23 Marzo 2013
Cerchio alla testa per la sbronza di ieri sera. Io non ho voglia di alzarmi e Diana posticipa le cose che ha da fare per evitare la mia ovvia incazzatura con lo stato d’animo che il cerchio alla testa mi causa. Per cui mi sveglio tardi io e lei è di fretta. Vorrei fare una doccia, fare colazione con lei, ma non è aria per cui mi preparo, scendo alla moto e abbraccio Diana che se ne va a fare le cose che ha da fare, mentre io rimonto la moto di ogni cosa che avevo portato dentro casa e una volta pronto, me ne vado.
Non è il migliore dei saluti, ma non è nemmeno una buona ragione per non essere amici. E’ solo capitato di fretta, tutto qui.
Se ieri ero contento di perdermi per San Francisco, oggi non riesco ad uscire e passo un’ora andando avanti ed indietro da tutte le parti fino a che trovo sto benedetto Golden Gate sopra il quale voglia passare per fare una foto e continuare verso nord. Ho visto un sacco di mare ieri ed anche se il cartello che mi riporta sulla 1 è davanti a me, lo ignoro e vado per la 101 che è più simile ad una autostrada. Non c’è il mare, ma non sono nemmeno in veda di vederlo tutti i giorni fino al mio ingresso in Canada.
Sono un po’ incazzato, si nota?
Capita…
Devo aspettare di trovarmi nel mezzo di una distesa di sequoie gigantesche per dimenticarmi tutto in un istante.
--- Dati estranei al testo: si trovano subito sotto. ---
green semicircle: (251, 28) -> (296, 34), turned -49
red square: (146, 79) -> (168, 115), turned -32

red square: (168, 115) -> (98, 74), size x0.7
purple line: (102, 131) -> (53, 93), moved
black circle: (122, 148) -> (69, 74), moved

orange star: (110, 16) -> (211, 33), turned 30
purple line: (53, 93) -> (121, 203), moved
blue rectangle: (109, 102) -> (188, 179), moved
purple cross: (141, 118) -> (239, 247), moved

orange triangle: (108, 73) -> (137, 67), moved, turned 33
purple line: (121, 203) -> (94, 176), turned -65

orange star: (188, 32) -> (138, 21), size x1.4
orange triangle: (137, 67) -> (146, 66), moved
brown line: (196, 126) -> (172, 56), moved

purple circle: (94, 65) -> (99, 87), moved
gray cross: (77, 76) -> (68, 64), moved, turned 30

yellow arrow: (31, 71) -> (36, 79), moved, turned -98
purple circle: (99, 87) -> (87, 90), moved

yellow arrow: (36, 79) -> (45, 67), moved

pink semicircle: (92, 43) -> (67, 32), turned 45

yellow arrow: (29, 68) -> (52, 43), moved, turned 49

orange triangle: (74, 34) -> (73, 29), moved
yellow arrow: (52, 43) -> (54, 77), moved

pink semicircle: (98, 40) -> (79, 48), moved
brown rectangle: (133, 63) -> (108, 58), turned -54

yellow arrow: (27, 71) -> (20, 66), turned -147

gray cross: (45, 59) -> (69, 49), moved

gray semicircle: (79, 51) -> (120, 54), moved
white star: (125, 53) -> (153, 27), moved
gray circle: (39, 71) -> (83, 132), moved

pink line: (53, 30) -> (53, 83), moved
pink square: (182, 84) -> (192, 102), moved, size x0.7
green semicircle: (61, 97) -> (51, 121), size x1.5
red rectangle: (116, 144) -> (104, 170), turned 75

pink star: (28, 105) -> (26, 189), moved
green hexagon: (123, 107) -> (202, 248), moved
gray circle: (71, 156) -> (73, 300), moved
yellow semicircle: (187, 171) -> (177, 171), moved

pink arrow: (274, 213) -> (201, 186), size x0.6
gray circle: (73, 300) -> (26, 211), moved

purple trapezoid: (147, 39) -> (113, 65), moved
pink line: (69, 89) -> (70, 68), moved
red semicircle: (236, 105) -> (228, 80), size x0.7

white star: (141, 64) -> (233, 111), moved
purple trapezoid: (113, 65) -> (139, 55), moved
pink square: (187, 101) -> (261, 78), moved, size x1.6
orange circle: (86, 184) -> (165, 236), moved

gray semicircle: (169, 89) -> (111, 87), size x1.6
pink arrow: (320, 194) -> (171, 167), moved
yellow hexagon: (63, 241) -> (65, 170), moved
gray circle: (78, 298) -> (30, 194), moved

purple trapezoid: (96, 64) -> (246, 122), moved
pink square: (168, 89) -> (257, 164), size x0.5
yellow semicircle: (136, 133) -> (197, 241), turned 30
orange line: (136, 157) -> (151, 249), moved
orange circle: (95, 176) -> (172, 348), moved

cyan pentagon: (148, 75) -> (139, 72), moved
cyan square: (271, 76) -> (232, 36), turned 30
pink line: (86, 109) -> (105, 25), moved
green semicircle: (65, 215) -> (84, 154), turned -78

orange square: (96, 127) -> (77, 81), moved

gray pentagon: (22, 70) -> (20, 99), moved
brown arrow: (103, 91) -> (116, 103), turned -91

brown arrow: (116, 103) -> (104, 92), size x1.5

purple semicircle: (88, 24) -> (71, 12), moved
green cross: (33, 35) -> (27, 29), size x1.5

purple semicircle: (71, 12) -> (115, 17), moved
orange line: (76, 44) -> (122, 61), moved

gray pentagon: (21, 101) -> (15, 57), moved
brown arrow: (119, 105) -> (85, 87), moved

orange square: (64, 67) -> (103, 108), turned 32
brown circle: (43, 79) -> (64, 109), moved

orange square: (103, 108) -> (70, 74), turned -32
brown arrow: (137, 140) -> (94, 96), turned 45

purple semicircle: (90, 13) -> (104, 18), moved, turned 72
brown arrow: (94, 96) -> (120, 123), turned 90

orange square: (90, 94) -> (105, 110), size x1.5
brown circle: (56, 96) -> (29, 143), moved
E ragazzi, i boschi del RedWoods sono qualcosa si spettacolare! Troppo belli! Per cui la meraviglia manda via il mal umore ed un caffè ed un panino mandano via il cerchio alla testa, mentre il calduccio di San Francisco si fa un po’ desiderare ed io metto già un paio di calzini in più ed anche gli interni della moto, già che è freddo!
Ed anche se è tardi ed ho pensato tutta la giornata a rimuginare il perchè dei perchè della vita, con questi boschi surreali e le ombre fantastiche e misteriose e le casette costruite dentro ai tronchi posso dire di aver ritrovato la serenità. Per cui abbastanza infreddolito e con il sole ormai calato dietro di me vado a are l’ultimo piano della giornata e cerco un posto dove dormire, che non trovo.
Arrivo in un camping dove ci metto 20 minuti per capire che devo fare il mio ingresso e pagare in una busta da mettere in una fessura dentro una porta. Un gioco di fiducia verso il cliente che in Sud America e Centro America ti puoi scordare. Per cui pago i miei 25 dollari, scelgo una piazzetta, mi faccio una doccia e cerco di usare il computer nella cucina all’aperto messa a disposizione per noi in tenda, finché la temperatura non mi gela le mani e sono costretto a infilarmi in tenda e dormire.
Non ho nemmeno cenato, ma avevo 4 biscotti avanzati da quel primo giorno di campeggio e me li faccio bastare.